THOSE OTHER BULLDOGS
Gonzaga has always been a team that attracts fans from all corners, mostly because of its history of knocking off more established schools. Everyone loves an underdog.
Gonzaga is no longer an underdog but its following has never been bigger north of the border than it is right now.
With Newmarket’s Kevin Pangos leading the way offensively and North Vancouver’s Robert Sacre carrying the defensive load, Gonzaga is Canada’s sweetheart, even if there are other teams, even in the same tournament with more Canadian content.
None though have two players as key as Pangos and Sacre to their fortunes.

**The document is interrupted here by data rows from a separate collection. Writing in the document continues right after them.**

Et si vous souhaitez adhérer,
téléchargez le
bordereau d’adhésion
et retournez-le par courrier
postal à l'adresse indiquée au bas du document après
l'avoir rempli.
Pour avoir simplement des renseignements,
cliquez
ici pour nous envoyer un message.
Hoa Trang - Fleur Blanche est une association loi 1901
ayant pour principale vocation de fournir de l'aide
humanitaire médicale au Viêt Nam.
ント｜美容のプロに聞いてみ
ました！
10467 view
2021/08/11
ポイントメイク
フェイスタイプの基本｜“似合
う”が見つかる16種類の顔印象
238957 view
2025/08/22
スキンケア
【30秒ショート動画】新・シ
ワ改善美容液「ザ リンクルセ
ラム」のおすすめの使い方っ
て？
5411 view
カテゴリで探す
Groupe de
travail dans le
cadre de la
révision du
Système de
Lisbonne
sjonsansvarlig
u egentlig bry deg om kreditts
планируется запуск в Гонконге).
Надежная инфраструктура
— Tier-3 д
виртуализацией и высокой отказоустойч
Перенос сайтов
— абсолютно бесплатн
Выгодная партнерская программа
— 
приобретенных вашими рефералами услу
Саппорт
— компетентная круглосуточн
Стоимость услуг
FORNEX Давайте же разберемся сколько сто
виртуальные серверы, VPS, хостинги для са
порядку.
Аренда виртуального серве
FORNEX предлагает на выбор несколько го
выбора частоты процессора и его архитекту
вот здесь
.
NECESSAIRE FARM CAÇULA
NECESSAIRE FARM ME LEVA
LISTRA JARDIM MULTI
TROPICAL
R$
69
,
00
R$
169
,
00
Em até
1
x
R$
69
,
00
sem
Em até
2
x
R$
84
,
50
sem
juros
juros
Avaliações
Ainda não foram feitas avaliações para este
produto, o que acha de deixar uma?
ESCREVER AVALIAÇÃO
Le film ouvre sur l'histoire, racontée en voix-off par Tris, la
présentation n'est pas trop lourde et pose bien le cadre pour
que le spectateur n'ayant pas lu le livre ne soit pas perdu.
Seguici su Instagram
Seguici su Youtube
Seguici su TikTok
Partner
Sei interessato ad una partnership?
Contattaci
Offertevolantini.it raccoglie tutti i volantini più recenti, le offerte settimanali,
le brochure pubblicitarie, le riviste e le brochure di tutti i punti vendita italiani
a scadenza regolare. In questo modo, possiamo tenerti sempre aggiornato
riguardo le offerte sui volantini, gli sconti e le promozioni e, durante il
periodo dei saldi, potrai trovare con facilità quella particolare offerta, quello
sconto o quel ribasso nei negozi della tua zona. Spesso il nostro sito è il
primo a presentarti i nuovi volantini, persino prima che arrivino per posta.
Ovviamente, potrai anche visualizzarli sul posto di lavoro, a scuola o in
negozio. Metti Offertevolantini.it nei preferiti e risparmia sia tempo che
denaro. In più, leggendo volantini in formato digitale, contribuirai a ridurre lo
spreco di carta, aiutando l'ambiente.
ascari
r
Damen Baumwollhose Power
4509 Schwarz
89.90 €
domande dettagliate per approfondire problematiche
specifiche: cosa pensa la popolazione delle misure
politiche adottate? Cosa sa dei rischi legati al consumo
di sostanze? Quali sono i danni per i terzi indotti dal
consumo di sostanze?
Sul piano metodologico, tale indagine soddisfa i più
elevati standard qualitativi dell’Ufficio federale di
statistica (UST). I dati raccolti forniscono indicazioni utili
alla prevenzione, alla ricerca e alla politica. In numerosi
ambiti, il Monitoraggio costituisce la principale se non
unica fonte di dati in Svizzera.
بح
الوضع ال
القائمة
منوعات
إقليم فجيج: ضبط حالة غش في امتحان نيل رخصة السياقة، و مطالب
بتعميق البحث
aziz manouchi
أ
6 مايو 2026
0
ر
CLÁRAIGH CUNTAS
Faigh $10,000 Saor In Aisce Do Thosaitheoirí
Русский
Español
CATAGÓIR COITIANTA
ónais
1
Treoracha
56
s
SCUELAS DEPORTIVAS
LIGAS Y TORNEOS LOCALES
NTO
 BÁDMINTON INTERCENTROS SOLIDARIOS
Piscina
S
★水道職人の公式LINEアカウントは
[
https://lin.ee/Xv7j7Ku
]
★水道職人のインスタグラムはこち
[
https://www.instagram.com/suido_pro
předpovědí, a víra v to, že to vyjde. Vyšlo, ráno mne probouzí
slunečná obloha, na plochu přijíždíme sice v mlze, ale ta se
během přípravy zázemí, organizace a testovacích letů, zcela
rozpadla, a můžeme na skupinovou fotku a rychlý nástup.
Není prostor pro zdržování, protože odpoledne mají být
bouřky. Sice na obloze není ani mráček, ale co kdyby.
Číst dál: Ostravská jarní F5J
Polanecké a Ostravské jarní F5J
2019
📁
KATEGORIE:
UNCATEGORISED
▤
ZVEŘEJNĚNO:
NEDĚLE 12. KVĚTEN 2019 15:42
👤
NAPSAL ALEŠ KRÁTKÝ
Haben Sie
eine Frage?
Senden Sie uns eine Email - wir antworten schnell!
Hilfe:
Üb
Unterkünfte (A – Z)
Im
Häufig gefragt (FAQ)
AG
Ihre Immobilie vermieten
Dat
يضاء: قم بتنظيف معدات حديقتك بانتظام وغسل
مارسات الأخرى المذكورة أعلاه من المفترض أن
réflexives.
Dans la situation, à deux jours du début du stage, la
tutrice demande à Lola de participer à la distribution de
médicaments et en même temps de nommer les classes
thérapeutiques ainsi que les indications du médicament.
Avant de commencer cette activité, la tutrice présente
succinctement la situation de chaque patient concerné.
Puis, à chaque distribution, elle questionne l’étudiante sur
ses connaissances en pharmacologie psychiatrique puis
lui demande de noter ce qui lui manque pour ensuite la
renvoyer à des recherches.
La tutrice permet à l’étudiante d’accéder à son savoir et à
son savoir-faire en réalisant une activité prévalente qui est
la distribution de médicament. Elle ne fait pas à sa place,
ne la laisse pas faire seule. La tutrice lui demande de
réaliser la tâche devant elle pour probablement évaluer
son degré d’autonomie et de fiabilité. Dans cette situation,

Bob Huggins’ West Virginia squad got a taste of that Canadian content and couldn’t have liked what it saw. Pangos had seven points before the game was five minutes old while Sacre put Big East stud Kevin Jones in Sacre-jail, helping the Bulldogs get out to an early 17-point lead that was never threatened.
THE HOT HANDS
Rodney McGruder of Kansas State had 30 points and four steals to help the Wildcats to a 70-64 win over Southern Mississippi ... Jae Crowder of Marquette had 25 points, 16 rebounds, five steals, and four assists in an 88-68 win over BYU. McGruder, the Big East player of the year, made 11 of 16 field-goal attempts and was 6 of 8 from the foul line as he doubled his season average of 15.4 points.